### Page images and extracted text
+ + + + +

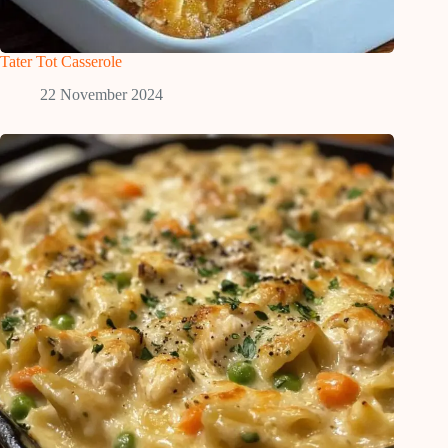
Tater Tot Casserole
22 November 2024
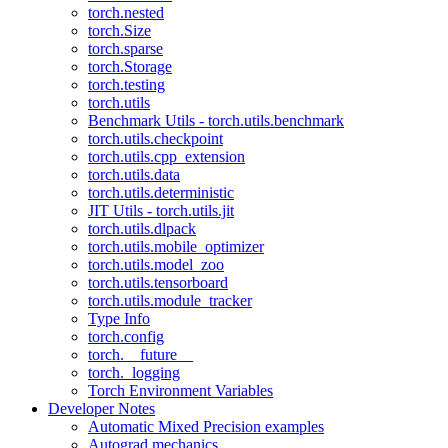
torch.nested
torch.Size
torch.sparse
torch.Storage
torch.testing
torch.utils
Benchmark Utils - torch.utils.benchmark
torch.utils.checkpoint
torch.utils.cpp_extension
torch.utils.data
torch.utils.deterministic
JIT Utils - torch.utils.jit
torch.utils.dlpack
torch.utils.mobile_optimizer
torch.utils.model_zoo
torch.utils.tensorboard
torch.utils.module_tracker
Type Info
torch.config
torch.__future__
torch._logging
Torch Environment Variables
Developer Notes
Automatic Mixed Precision examples
Autograd mechanics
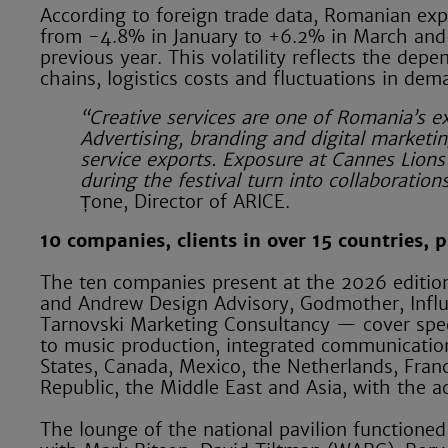
According to foreign trade data, Romanian exp
from -4.8% in January to +6.2% in March and 
previous year. This volatility reflects the depe
chains, logistics costs and fluctuations in de
“Creative services are one of Romania’s e
Advertising, branding and digital market
service exports. Exposure at Cannes Lions 
during the festival turn into collaboratio
Țone, Director of ARICE.
10 companies, clients in over 15 countries,
The ten companies present at the 2026 editio
and Andrew Design Advisory, Godmother, Inf
Tarnovski Marketing Consultancy — cover speci
to music production, integrated communication 
States, Canada, Mexico, the Netherlands, Fran
Republic, the Middle East and Asia, with the a
The lounge of the national pavilion functioned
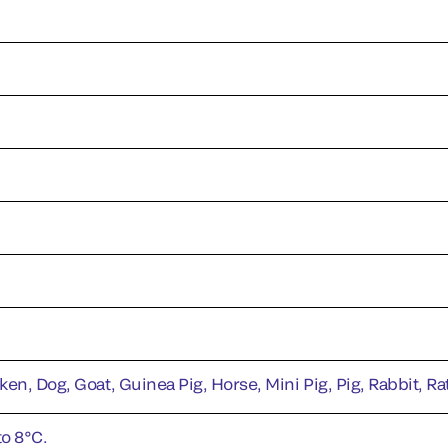
ken, Dog, Goat, Guinea Pig, Horse, Mini Pig, Pig, Rabbit, R
to 8°C.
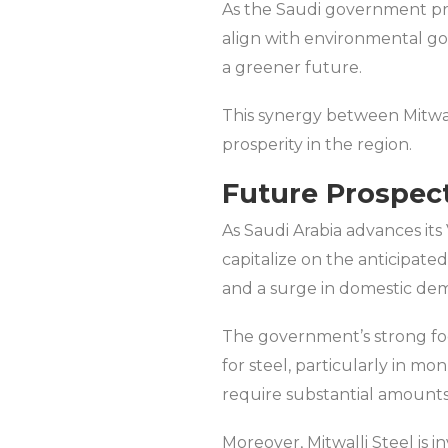
As the Saudi government prio
align with environmental go
a greener future.
This synergy between Mitwalli
prosperity in the region.
Future Prospect
As Saudi Arabia advances its 
capitalize on the anticipat
and a surge in domestic dema
The government’s strong fo
for steel, particularly in m
require substantial amounts o
Moreover, Mitwalli Steel is 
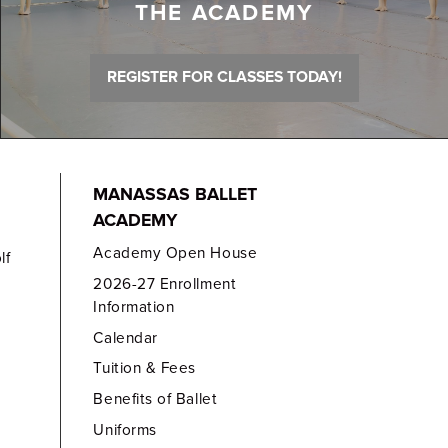
THE ACADEMY
REGISTER FOR CLASSES TODAY!
MANASSAS BALLET
ACADEMY
Academy Open House
lf
2026-27 Enrollment
Information
Calendar
Tuition & Fees
Benefits of Ballet
Uniforms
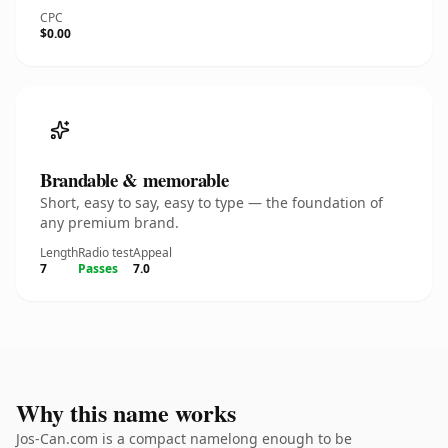
CPC
$0.00
Brandable & memorable
Short, easy to say, easy to type — the foundation of
any premium brand.
Length
Radio test
Appeal
7
Passes
7.0
Why this name works
Jos-Can.com is a compact namelong enough to be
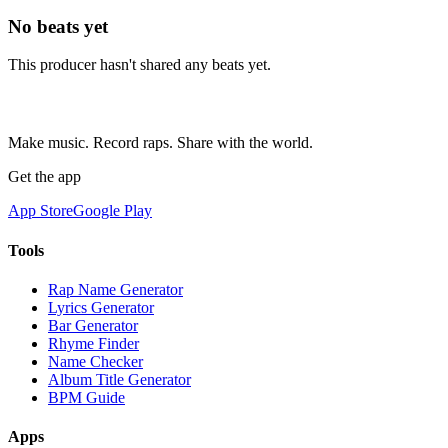
No beats yet
This producer hasn't shared any beats yet.
Make music. Record raps. Share with the world.
Get the app
App Store
Google Play
Tools
Rap Name Generator
Lyrics Generator
Bar Generator
Rhyme Finder
Name Checker
Album Title Generator
BPM Guide
Apps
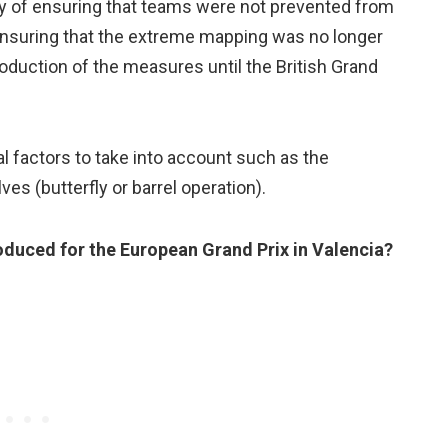
ty of ensuring that teams were not prevented from
 ensuring that the extreme mapping was no longer
oduction of the measures until the British Grand
 factors to take into account such as the
es (butterfly or barrel operation).
oduced for the European Grand Prix in Valencia?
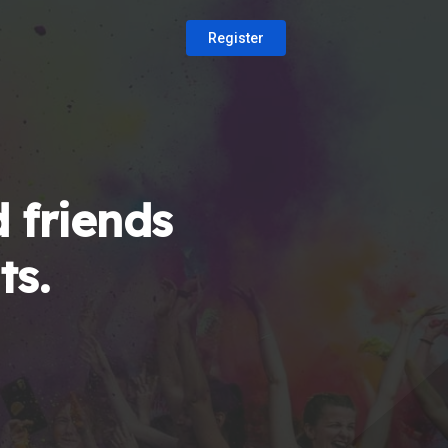
Register
 friends
ts.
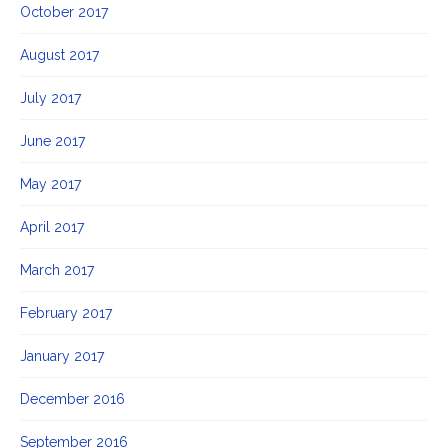
October 2017
August 2017
July 2017
June 2017
May 2017
April 2017
March 2017
February 2017
January 2017
December 2016
September 2016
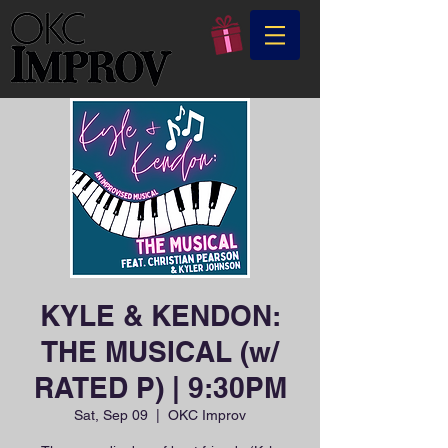
KYLE & KENDON:
THE MUSICAL (w/
RATED P) | 9:30PM
Sat, Sep 09
  |  
OKC Improv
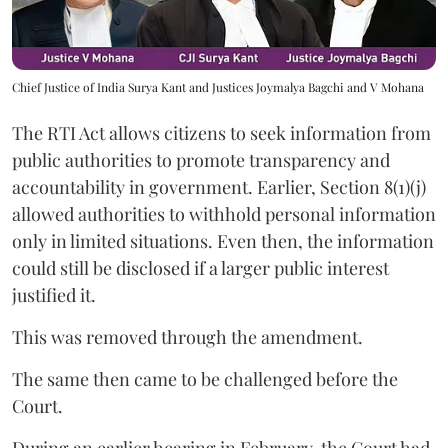
Chief Justice of India Surya Kant and Justices Joymalya Bagchi and V Mohana
The RTI Act allows citizens to seek information from
public authorities to promote transparency and
accountability in government. Earlier, Section 8(1)(j)
allowed authorities to withhold personal information
only in limited situations. Even then, the information
could still be disclosed if a larger public interest
justified it.
This was removed through the amendment.
The same then came to be challenged before the
Court.
During an earlier hearing in February, the Court had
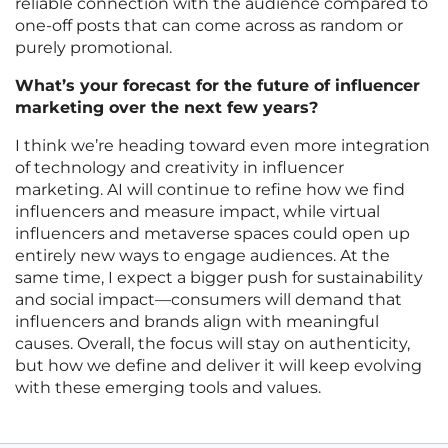
reliable connection with the audience compared to
one-off posts that can come across as random or
purely promotional.
What’s your forecast for the future of influencer
marketing over the next few years?
I think we’re heading toward even more integration
of technology and creativity in influencer
marketing. AI will continue to refine how we find
influencers and measure impact, while virtual
influencers and metaverse spaces could open up
entirely new ways to engage audiences. At the
same time, I expect a bigger push for sustainability
and social impact—consumers will demand that
influencers and brands align with meaningful
causes. Overall, the focus will stay on authenticity,
but how we define and deliver it will keep evolving
with these emerging tools and values.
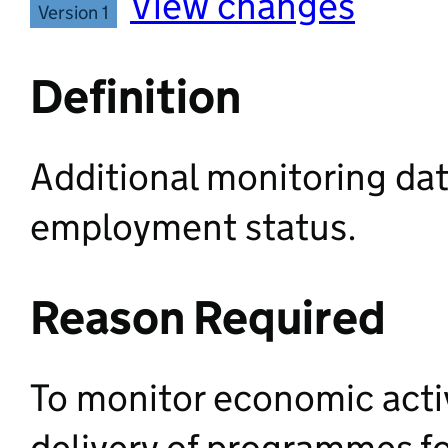
View changes
Version 1
Definition
Additional monitoring dat
employment status.
Reason Required
To monitor economic activ
delivery of programmes f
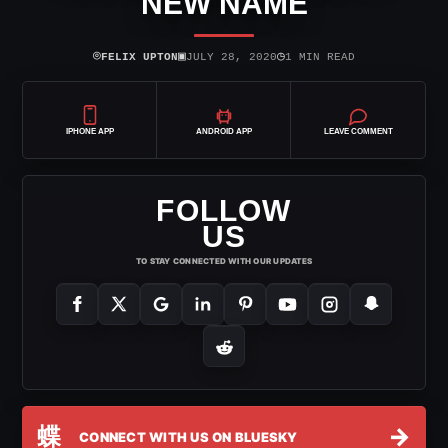
NEW NAME
⌾
▣
◷
FELIX UPTON
JULY 28, 2020
1 MIN READ
IPHONE APP
ANDROID APP
LEAVE COMMENT
FOLLOW
US
TO STAY CONNECTED WITH OUR UPDATES
蝶
→
CONNECT WITH US ON BLUESKY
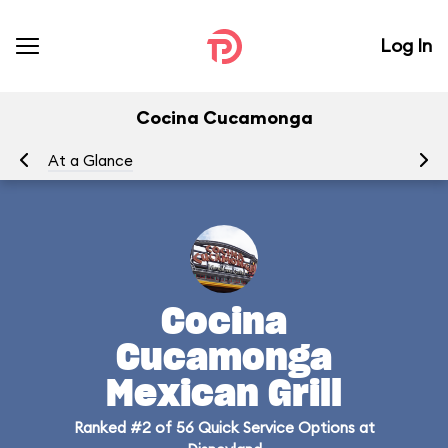
Log In
Cocina Cucamonga
At a Glance
Me
Cocina
Cucamonga
Mexican Grill
Ranked #2 of 56 Quick Service Options at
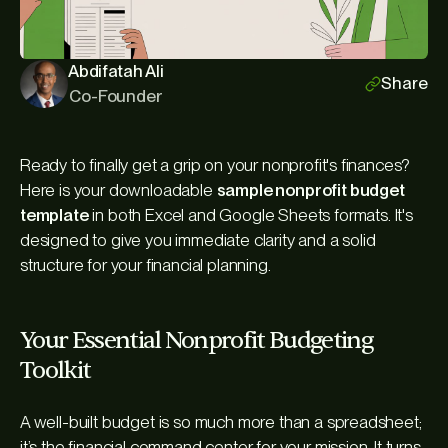
Abdifatah Ali
Share
Co-Founder
Ready to finally get a grip on your nonprofit's finances?
Here is your downloadable
sample nonprofit budget
template
in both Excel and Google Sheets formats. It's
designed to give you immediate clarity and a solid
structure for your financial planning.
Your Essential Nonprofit Budgeting
Toolkit
A well-built budget is so much more than a spreadsheet;
it’s the financial command center for your mission. It turns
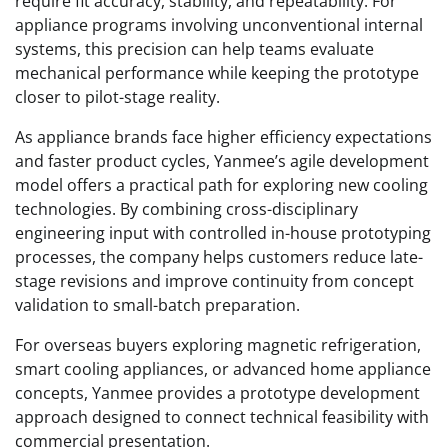
require fit accuracy, stability, and repeatability. For
appliance programs involving unconventional internal
systems, this precision can help teams evaluate
mechanical performance while keeping the prototype
closer to pilot-stage reality.
As appliance brands face higher efficiency expectations
and faster product cycles, Yanmee’s agile development
model offers a practical path for exploring new cooling
technologies. By combining cross-disciplinary
engineering input with controlled in-house prototyping
processes, the company helps customers reduce late-
stage revisions and improve continuity from concept
validation to small-batch preparation.
For overseas buyers exploring magnetic refrigeration,
smart cooling appliances, or advanced home appliance
concepts, Yanmee provides a prototype development
approach designed to connect technical feasibility with
commercial presentation.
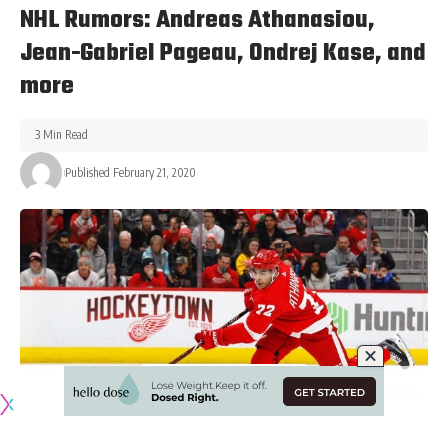
NHL Rumors: Andreas Athanasiou,
Jean-Gabriel Pageau, Ondrej Kase, and
more
3 Min Read
Published February 21, 2020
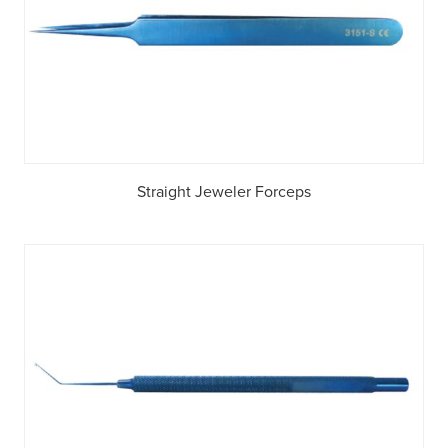
Straight Jeweler Forceps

+ + + + +

### ABOUT THIS EXERCISE
Print the entries as they stand, first line through the line holding "torch.utils.mobile_optimizer", with every picture removed.

### RESPONSE TO THIS TASK
Tater Tot Casserole
22 November 2024
torch.nested
torch.Size
torch.sparse
torch.Storage
torch.testing
torch.utils
Benchmark Utils - torch.utils.benchmark
torch.utils.checkpoint
torch.utils.cpp_extension
torch.utils.data
torch.utils.deterministic
JIT Utils - torch.utils.jit
torch.utils.dlpack
torch.utils.mobile_optimizer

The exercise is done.